The Love Letters of Angela Davis & George Jackson

A few years ago, I came across a copy of the “City Magazine” which was owned by famed director Francis Ford Coppola in the 1970s. He apparently lost hundreds of thousands of dollars on this venture. Anyway, the issue that I found in a thrift store was from October 1975 and the cover had the following headline: “The Prison Love Letters of Angela Davis to George Jackson.” The magazine came into possession of these letters and printed them in their entirety. I bought the publication for $5 and put it in storage. Today, I thought that I would write about this historical moment on the blog.

On July 8th, 1971, Angela Davis and George Jackson met in a holding cell beside a courtroom in the Marin Civic Center in the company of two attorneys and an outside observer. It was the first time that they would be in the same room together for an extended period of time. About a year earlier, Davis had seen Jackson when she attended his pre-trial hearing. She had been organizing to free the Soledad Brothers.

After their July 1971 meeting, Angela Davis began to write a series of letters to Jackson. Paul Avery (1975) explains:

“She typed out her innermost thoughts single space onto, in all, 18 pages of legal size paper. Page by page, over a period of a month, the diary-like document was smuggled out of the Marin jail and into nearby San Quentin Prison’s Adjustment Center where Jackson, Clutchette and Drumgo were being held awaiting their own trial (p.16).”

After Jackson was killed in August 1971, Angela Davis’s letters to him were discovered in his cell. During her trial, the prosecution (which had a very weak case) seized upon the discovered letters to suggest that Davis’s motive for helping Jonathan Jackson (George’s younger brother) with his lethal hostage taking incident was her love for George Jackson.

Again Avery (1975) provides some background:

“When the prosecution announced its intent to introduce the “love letters” as evidence to be read to the jury, the defense cried foul. They argued that Ms. Davis’ intimate feelings were protected by the right of privacy and immaterial to the case at hand. The State responded that her own words proved the People’s case (p.16).”

A few days after hearing excerpts from her writings to Jackson, a jury acquitted Davis on all counts. Avery writes: “In the end, all the State could prove was that Angela Davis loved George Jackson.”

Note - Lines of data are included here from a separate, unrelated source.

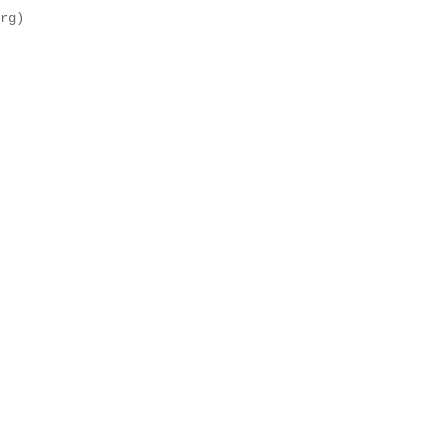
rg)  
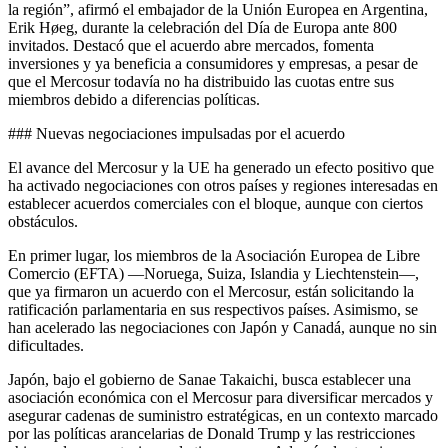
la región”, afirmó el embajador de la Unión Europea en Argentina,
Erik Høeg, durante la celebración del Día de Europa ante 800
invitados. Destacó que el acuerdo abre mercados, fomenta
inversiones y ya beneficia a consumidores y empresas, a pesar de
que el Mercosur todavía no ha distribuido las cuotas entre sus
miembros debido a diferencias políticas.
### Nuevas negociaciones impulsadas por el acuerdo
El avance del Mercosur y la UE ha generado un efecto positivo que
ha activado negociaciones con otros países y regiones interesadas en
establecer acuerdos comerciales con el bloque, aunque con ciertos
obstáculos.
En primer lugar, los miembros de la Asociación Europea de Libre
Comercio (EFTA) —Noruega, Suiza, Islandia y Liechtenstein—,
que ya firmaron un acuerdo con el Mercosur, están solicitando la
ratificación parlamentaria en sus respectivos países. Asimismo, se
han acelerado las negociaciones con Japón y Canadá, aunque no sin
dificultades.
Japón, bajo el gobierno de Sanae Takaichi, busca establecer una
asociación económica con el Mercosur para diversificar mercados y
asegurar cadenas de suministro estratégicas, en un contexto marcado
por las políticas arancelarias de Donald Trump y las restricciones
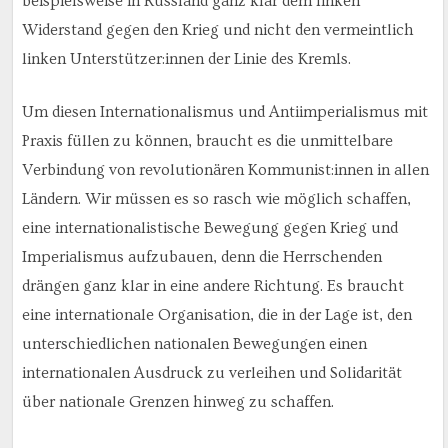
beispielsweise in Russland ganz klar dem linken
Widerstand gegen den Krieg und nicht den vermeintlich
linken Unterstützer:innen der Linie des Kremls.
Um diesen Internationalismus und Antiimperialismus mit
Praxis füllen zu können, braucht es die unmittelbare
Verbindung von revolutionären Kommunist:innen in allen
Ländern. Wir müssen es so rasch wie möglich schaffen,
eine internationalistische Bewegung gegen Krieg und
Imperialismus aufzubauen, denn die Herrschenden
drängen ganz klar in eine andere Richtung. Es braucht
eine internationale Organisation, die in der Lage ist, den
unterschiedlichen nationalen Bewegungen einen
internationalen Ausdruck zu verleihen und Solidarität
über nationale Grenzen hinweg zu schaffen.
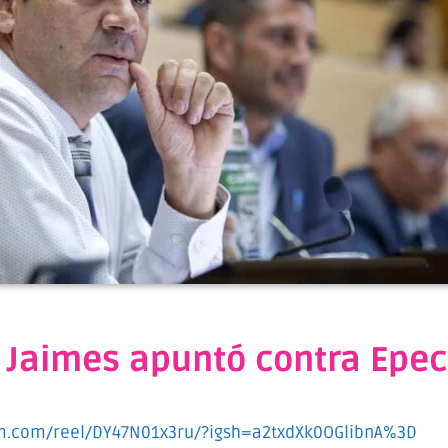
r Jaimes apuntó contra Epec
am.com/reel/DY47N01x3ru/?igsh=a2txdXk0OGlibnA%3D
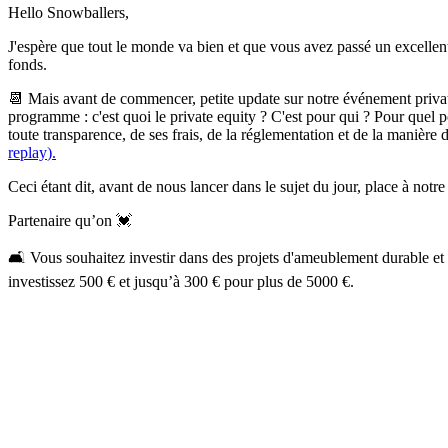
Hello Snowballers,
J'espère que tout le monde va bien et que vous avez passé un excellen
fonds.
📆 Mais avant de commencer, petite
update
sur notre événement
priva
programme : c'est quoi le
private equity
? C'est pour qui ? Pour quel p
toute transparence, de ses frais, de la réglementation et de la manière d
replay
).
Ceci étant dit, avant de nous lancer dans le sujet du jour, place à notre
Partenaire qu’on 💓
🛋️ Vous souhaitez investir dans des projets d'ameublement durable et 
investissez 500 € et jusqu’à 300 € pour plus de 5000 €.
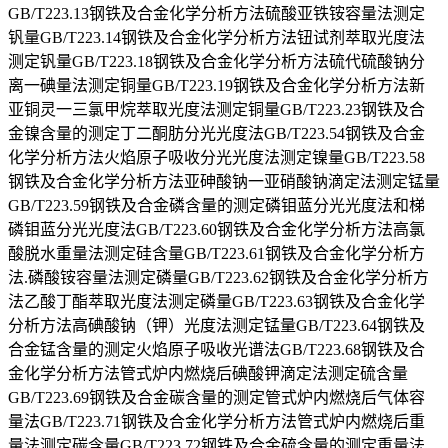
GB/T223.13钢铁及合金化学分析方法硫酸亚铁铵容量法测定
钒量GB/T223.14钢铁及合金化学分析方法钮试剂萃取光度法
测定钒量GB/T223.18钢铁及合金化学分析方法硫代硫酸钠分
离一碘量法测定铜量GB/T223.19钢铁及合金化学分析方法新
亚铜灵一三氯甲烷萃取光度法测定铜量GB/T223.23钢铁及合
金镍含量的测定丁二酮肪分光光度法GB/T223.54钢铁及合金
化学分析方法火焰原子吸收分光光度法测定镍量GB/T223.58
钢铁及合金化学分析方法亚砷酸钠一亚硝酸钠滴定法测定锰量
GB/T223.59钢铁及合金磷含量的测定磷钼蓝分光光度法和梯
磷钼蓝分光光度法GB/T223.60钢铁及合金化学分析方法高氯
酸脱水重量法测定硅含量GB/T223.61钢铁及合金化学分析方
法.磷酸铵容量法测定磷量GB/T223.62钢铁及合金化学分析方
法乙酸丁酯萃取光度法测定磷量GB/T223.63钢铁及合金化学
分析方法高碘酸钠（钾）光度法测定锰量GB/T223.64钢铁及
合金锰含量的测定火焰原子吸收光谱法GB/T223.68钢铁及合
金化学分析方法管式炉内燃烧后碘酸钾滴定法测定硫含量
GB/T223.69钢铁及合金碳含量的测定管式炉内燃烧后气体容
量法GB/T223.71钢铁及合金化学分析方法管式炉内燃烧后重
量法测定碳含量GB/T223.72钢铁及合金硫含量的测定重量法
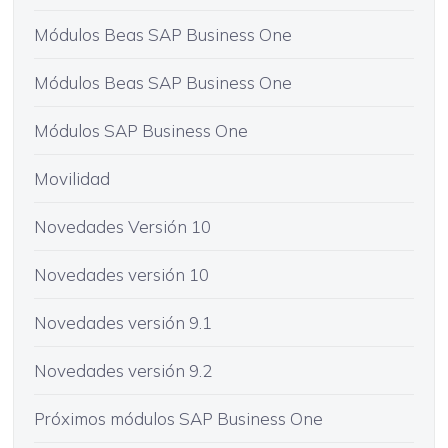
Módulos Beas SAP Business One
Módulos Beas SAP Business One
Módulos SAP Business One
Movilidad
Novedades Versión 10
Novedades versión 10
Novedades versión 9.1
Novedades versión 9.2
Próximos módulos SAP Business One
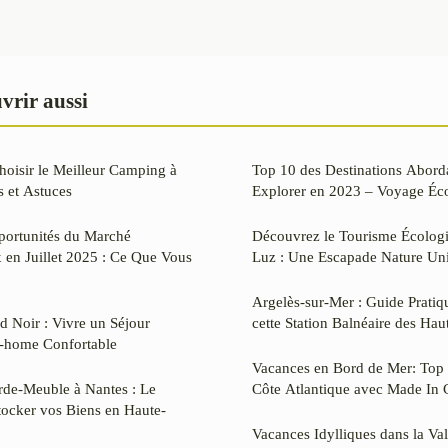
vrir aussi
oisir le Meilleur Camping à
Top 10 des Destinations Abord
s et Astuces
Explorer en 2023 – Voyage É
portunités du Marché
Découvrez le Tourisme Écologi
x en Juillet 2025 : Ce Que Vous
Luz : Une Escapade Nature Un
Argelès-sur-Mer : Guide Pratiq
d Noir : Vivre un Séjour
cette Station Balnéaire des Ha
l-home Confortable
Vacances en Bord de Mer: Top 
arde-Meuble à Nantes : Le
Côte Atlantique avec Made In
tocker vos Biens en Haute-
Vacances Idylliques dans la Val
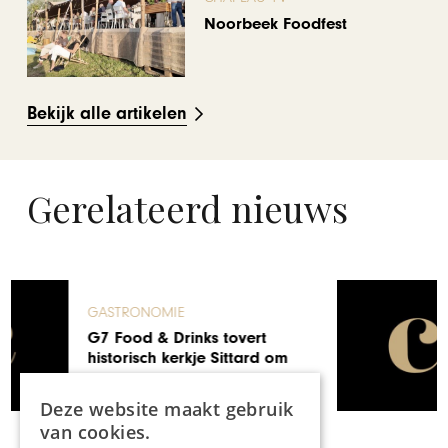
Noorbeek Foodfest
Bekijk alle artikelen
Gerelateerd nieuws
GASTRONOMIE
Zalm, vadouvan, kokos en
avocado door Arne
Beirinckx van de Kwizien
Deze website maakt gebruik
van cookies.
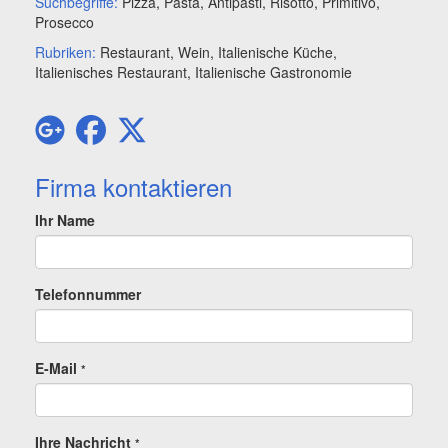
Suchbegriffe:
Pizza, Pasta, Antipasti, Risotto, Primitivo,
Prosecco
Rubriken:
Restaurant, Wein, Italienische Küche,
Italienisches Restaurant, Italienische Gastronomie
Firma kontaktieren
Ihr Name
Telefonnummer
E-Mail
*
Ihre Nachricht
*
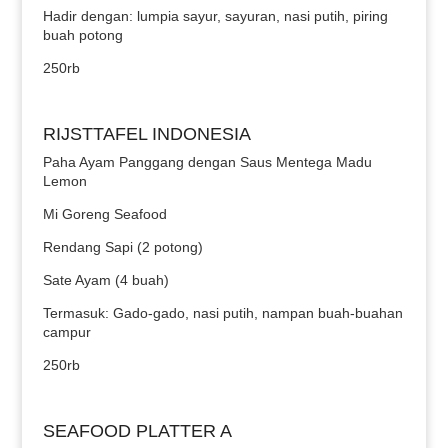
Hadir dengan: lumpia sayur, sayuran, nasi putih, piring
buah potong
250rb
RIJSTTAFEL INDONESIA
Paha Ayam Panggang dengan Saus Mentega Madu
Lemon
Mi Goreng Seafood
Rendang Sapi (2 potong)
Sate Ayam (4 buah)
Termasuk: Gado-gado, nasi putih, nampan buah-buahan
campur
250rb
SEAFOOD PLATTER A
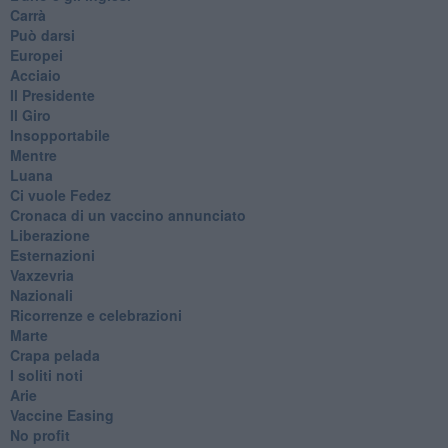
Carrà
Può darsi
Europei
Acciaio
Il Presidente
​Il Giro
Insopportabile
​Mentre
Luana
​Ci vuole Fedez
​Cronaca di un vaccino annunciato
​Liberazione
Esternazioni
Vaxzevria
Nazionali
​Ricorrenze e celebrazioni
Marte
​Crapa pelada
​I soliti noti
Arie
​Vaccine Easing
No profit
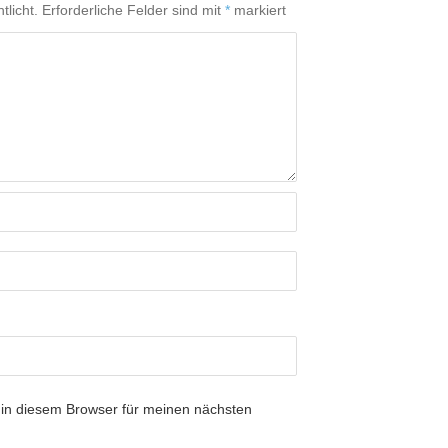
tlicht.
Erforderliche Felder sind mit
*
markiert
in diesem Browser für meinen nächsten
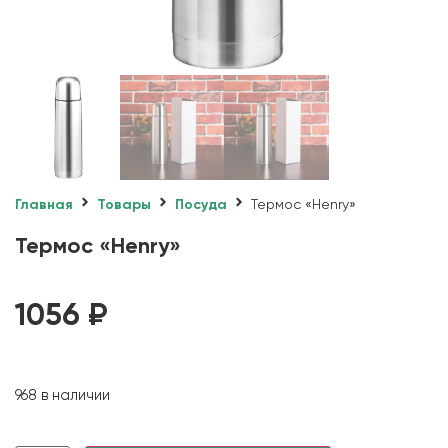
Главная
Товары
Посуда
Термос «Henry»
Термос «Henry»
1056
₽
968 в наличии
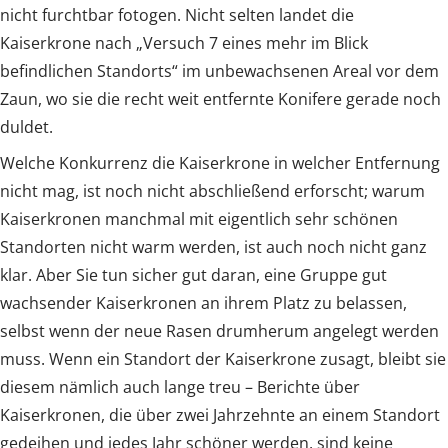
nicht furchtbar fotogen. Nicht selten landet die
Kaiserkrone nach „Versuch 7 eines mehr im Blick
befindlichen Standorts“ im unbewachsenen Areal vor dem
Zaun, wo sie die recht weit entfernte Konifere gerade noch
duldet.
Welche Konkurrenz die Kaiserkrone in welcher Entfernung
nicht mag, ist noch nicht abschließend erforscht; warum
Kaiserkronen manchmal mit eigentlich sehr schönen
Standorten nicht warm werden, ist auch noch nicht ganz
klar. Aber Sie tun sicher gut daran, eine Gruppe gut
wachsender Kaiserkronen an ihrem Platz zu belassen,
selbst wenn der neue Rasen drumherum angelegt werden
muss. Wenn ein Standort der Kaiserkrone zusagt, bleibt sie
diesem nämlich auch lange treu – Berichte über
Kaiserkronen, die über zwei Jahrzehnte an einem Standort
gedeihen und jedes Jahr schöner werden, sind keine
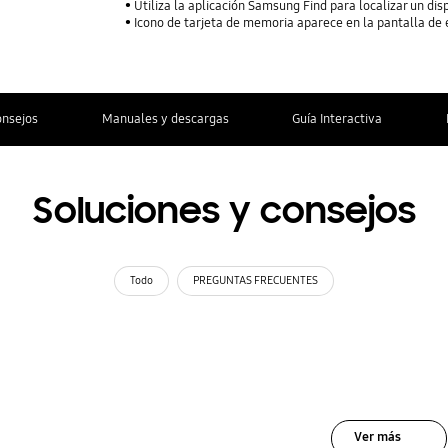
Utiliza la aplicación Samsung Find para localizar un dis
Icono de tarjeta de memoria aparece en la pantalla de 
onsejos
Manuales y descargas
Guía Interactiva
Soluciones y consejos
Todo
PREGUNTAS FRECUENTES
Ver más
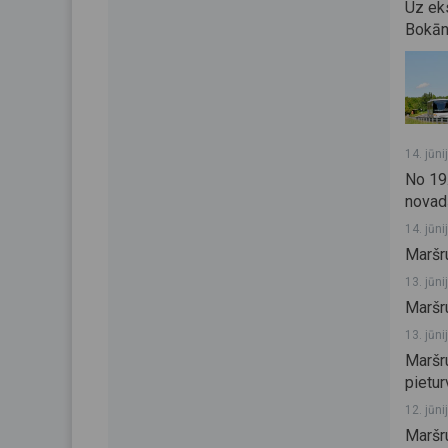
Uz eks
Bokāni
14. jūni
No 19.
novad
14. jūni
Maršru
13. jūni
Maršru
13. jūni
Maršr
pietur
12. jūni
Maršru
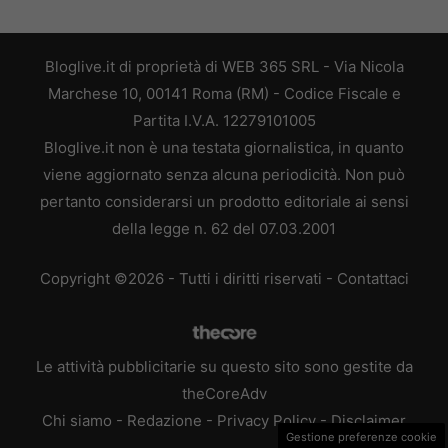
Bloglive.it di proprietà di WEB 365 SRL - Via Nicola
Marchese 10, 00141 Roma (RM) - Codice Fiscale e
Partita I.V.A. 12279101005
Bloglive.it non è una testata giornalistica, in quanto
viene aggiornato senza alcuna periodicità. Non può
pertanto considerarsi un prodotto editoriale ai sensi
della legge n. 62 del 07.03.2001
Copyright ©2026 - Tutti i diritti riservati -
Contattaci
Le attività pubblicitarie su questo sito sono gestite da
theCoreAdv
Chi siamo
-
Redazione
-
Privacy Policy
-
Disclaimer
Gestione preferenze cookie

The letters are incredibly moving and poignant. It’s a shame that they are not readily available for everyone to read. Below is an example of something that Davis wrote dated 7/22 (the words are offered as they appear in the magazine):

This has been a week I didn’t think I would be able to survive. Not for many month have I been so depressed. Since I received word that you had, if only tentavely, placed me in the adversary camp, so many other things around me have crumbled, but I don’t think this is an appropriate time to bother you with all the details of my troubles. You’re the only one who can bring me out of states like this, but there’s this huge thing between us. Even on this level of communication, I feel extremely uncomfortable. I don’t love you less — that’s something beyond my control. But I just can’t go on like this. Please be kind to me and let me know immediately what this whole thing is all about.

I guess I really was angry when I wrote this letter of the 16th. The anger has more or less subsided, although I essentially feel the same things I expressed in that anger; the anger has given way to this unabated depression. If someone sees you tomorrow, please send back some word. I love you, but do you feel the same as before?